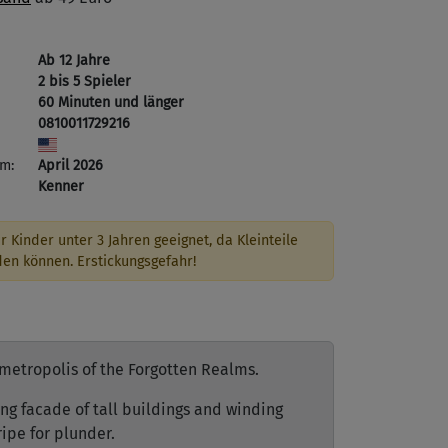
Ab 12 Jahre
2 bis 5 Spieler
60 Minuten und länger
0810011729216
m:
April 2026
Kenner
r Kinder unter 3 Jahren geeignet, da Kleinteile
den können. Erstickungsgefahr!
c metropolis of the Forgotten Realms.
ng facade of tall buildings and winding
 ripe for plunder.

The problem
Line by line, reproduce the material above exactly, leaving each picture out.

Final answer
Ab 12 Jahre
2 bis 5 Spieler
60 Minuten und länger
0810011729216
m:
April 2026
Kenner
r Kinder unter 3 Jahren geeignet, da Kleinteile
den können. Erstickungsgefahr!
c metropolis of the Forgotten Realms.
ng facade of tall buildings and winding
 ripe for plunder.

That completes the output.